Taking this into consideration, it’s interesting to note that Hebrew as the Jewish people’s everyday language was lost after Jerusalem fell and the people were scattered by the Romans in 70 and 135 AD. It was used only in the synagogues when reading from the Old Testament writings, and was the scholarly language of the rabbis. Apart from that, the Jews spoke either Yiddish or the language of the country in which they were living. But with the Jewish people’s return to their homeland, there was also a revival of the Hebrew language. Today, this language is once again the primary language of the Jewish people in Israel. Dr. Roger Liebi writes:  “There has never been anything like this in the history of the world! There has never been a language which had been dead for over 1,000 years brought back to life as a fully functional national language” (from Are We Really Living in the Last Days? p. 74).

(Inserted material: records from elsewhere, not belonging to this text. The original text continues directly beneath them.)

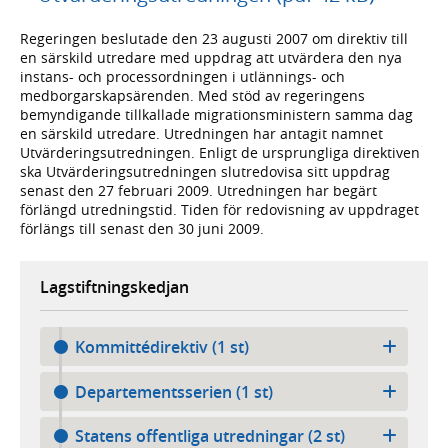
Regeringen beslutade den 23 augusti 2007 om direktiv till
en särskild utredare med uppdrag att utvärdera den nya
instans- och processordningen i utlännings- och
medborgarskapsärenden. Med stöd av regeringens
bemyndigande tillkallade migrationsministern samma dag
en särskild utredare. Utredningen har antagit namnet
Utvärderingsutredningen. Enligt de ursprungliga direktiven
ska Utvärderingsutredningen slutredovisa sitt uppdrag
senast den 27 februari 2009. Utredningen har begärt
förlängd utredningstid. Tiden för redovisning av uppdraget
förlängs till senast den 30 juni 2009.
Lagstiftningskedjan
Kommittédirektiv (1 st)
Departementsserien (1 st)
Statens offentliga utredningar (2 st)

When the Lord Jesus ascended into heaven, angels told the people watching, “Ye men of Galilee, why stand ye gazing up into heaven? this same Jesus, which is taken up from you into heaven, shall so come in like manner as ye have seen him go into heaven” (Acts 1:11).

When Jesus departed for heaven, He left behind a people who spoke Hebrew. He will return to a people who speak Hebrew. Doesn’t that show the great timeliness of the Bible’s prophetic Word, down to the smallest detail?

We’ve grown far too accustomed to the State of Israel’s existence, and are forgetting what a tremendous miracle occurred when God restored His people to His land! He did this for a single purpose: that they would serve Him there (cf. Acts 7:7). People, land, and ministry are inextricably linked. Even though we’re still seeing Israel’s infidelity and guilt today (Ps 106), the Lord is still working with His people and will lead them to serve Him in His land. And we can be eyewitnesses to how He repeatedly works miracles for His people, using both grace and judgment to accomplish this goal.

“God hath not cast away his people which he foreknew” (Rom 11:2a)!